3. Getty Images Holdings, Inc. (NYSE:GETY)

Number of Hedge Fund Holders: 4

While discussing Getty Images Holdings, Inc. (NYSE:GETY) and Shutterstock, Inc. merger, Cramer quipped that the company is buying Shutterstock.

“Next, early yesterday morning, we learned that Getty Images in Shutterstock, two of the leading purveyors of stock photos and videos, are joining forces in a merger of equals. Of course, in reality, there’s no such thing. Getty’s buying Shutterstock and their shareholders will own 55% of the combined company. This one’s pretty straightforward. You got two major players in the same industry combining to give themselves a lot more leverage versus their customers. Something they need in this age of AI-generated content.”

Cramer mentioned that when reviewing the transactions from early January, while some might have faced opposition from Biden’s more ideologically driven regulators, the majority of them appear reasonable and well-founded.

“Getty Images and Shutterstock. Now they’re fighting for their life in a world where generative AI systems can create images from simple text prompts. They’ll certainly be stronger together and they’ll be in a better position to negotiate with the software developers who want to license their photos to train their AI models. By the way, they’re also gonna benefit from widespread adoption of the latest NVIDIA platform, Blackwell, which works wonderfully with video.”

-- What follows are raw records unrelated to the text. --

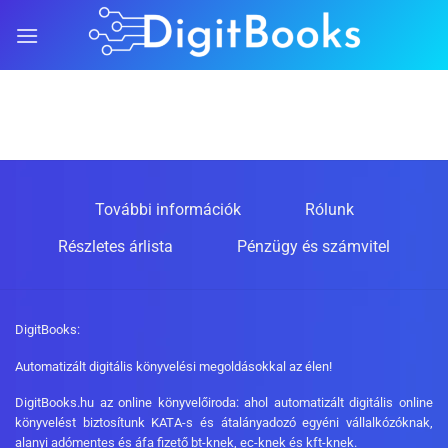
Skip
to
content
További információk
Rólunk
Részletes árlista
Pénzügy és számvitel
DigitBooks:
Automatizált digitális könyvelési megoldásokkal az élen!
DigitBooks.hu az online könyvelőiroda: ahol automatizált digitális online
könyvelést biztosítunk KATA-s és átalányadozó egyéni vállalkózóknak,
alanyi adómentes és áfa fizető bt-knek, ec-knek és kft-knek.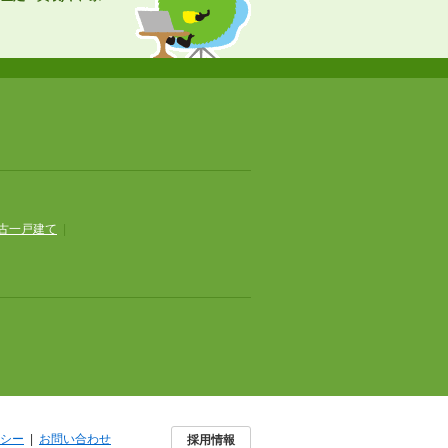
古一戸建て
|
シー
|
お問い合わせ
採用情報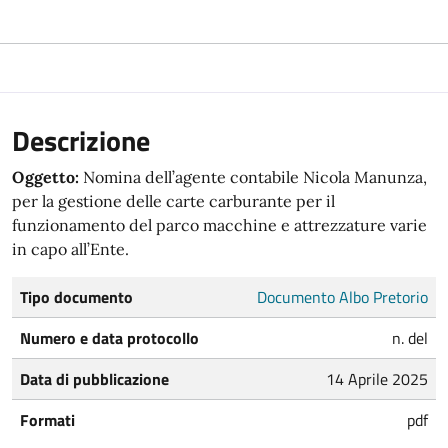
Descrizione
Oggetto:
Nomina dell’agente contabile Nicola Manunza,
per la gestione delle carte carburante per il
funzionamento del parco macchine e attrezzature varie
in capo all’Ente.
Tipo documento
Documento Albo Pretorio
Numero e data protocollo
n. del
Data di pubblicazione
14 Aprile 2025
Formati
pdf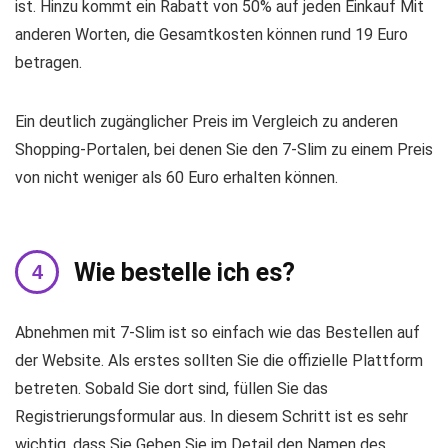
ist. Hinzu kommt ein Rabatt von 50% auf jeden Einkauf Mit
anderen Worten, die Gesamtkosten können rund 19 Euro
betragen.
Ein deutlich zugänglicher Preis im Vergleich zu anderen
Shopping-Portalen, bei denen Sie den 7-Slim zu einem Preis
von nicht weniger als 60 Euro erhalten können.
Wie bestelle ich es?
Abnehmen mit 7-Slim ist so einfach wie das Bestellen auf
der Website. Als erstes sollten Sie die offizielle Plattform
betreten. Sobald Sie dort sind, füllen Sie das
Registrierungsformular aus. In diesem Schritt ist es sehr
wichtig, dass Sie Geben Sie im Detail den Namen des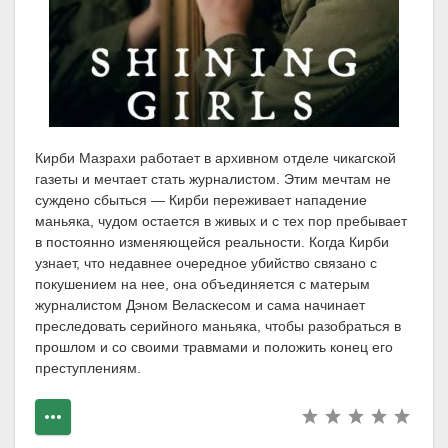
Кирби Мазрахи работает в архивном отделе чикагской
газеты и мечтает стать журналистом. Этим мечтам не
суждено сбыться — Кирби переживает нападение
маньяка, чудом остается в живых и с тех пор пребывает
в постоянно изменяющейся реальности. Когда Кирби
узнает, что недавнее очередное убийство связано с
покушением на нее, она объединяется с матерым
журналистом Дэном Веласкесом и сама начинает
преследовать серийного маньяка, чтобы разобраться в
прошлом и со своими травмами и положить конец его
преступлениям.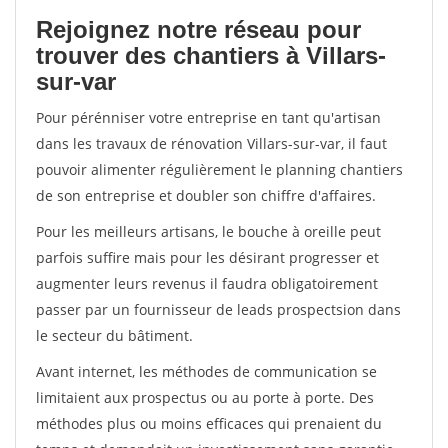
Rejoignez notre réseau pour
trouver des chantiers à Villars-
sur-var
Pour pérénniser votre entreprise en tant qu'artisan
dans les travaux de rénovation Villars-sur-var, il faut
pouvoir alimenter régulièrement le planning chantiers
de son entreprise et doubler son chiffre d'affaires.
Pour les meilleurs artisans, le bouche à oreille peut
parfois suffire mais pour les désirant progresser et
augmenter leurs revenus il faudra obligatoirement
passer par un fournisseur de leads prospectsion dans
le secteur du bâtiment.
Avant internet, les méthodes de communication se
limitaient aux prospectus ou au porte à porte. Des
méthodes plus ou moins efficaces qui prenaient du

Getty Images (NYSE:GETY) provides creative and editorial visual content through platforms, offering a range of products from stock photos and videos to music licensing and digital asset management services. On January 7, the company announced a merger agreement with Shutterstock, aiming to combine its strengths in a transaction that will create a premier visual content company.

The merger, which is expected to have an enterprise value of approximately $3.7 billion, will retain the name Getty Images Holdings, Inc., and continue to trade under the ticker symbol “GETY” on the New York Stock Exchange. The combined company will offer an expanded content library. The merger is expected to strengthen the financial profile of the new entity, enabling further product investment and innovation in an increasingly competitive market.

Craig Peters, Getty Images (NYSE:GETY) current CEO, will lead the new company, which is projected to generate nearly $2 billion in annual revenues. The transaction is expected to result in up to $200 million in cost savings within three years after its completion. Getty investors will hold about 54.7% of the combined company, while Shutterstock stockholders will own the remainder.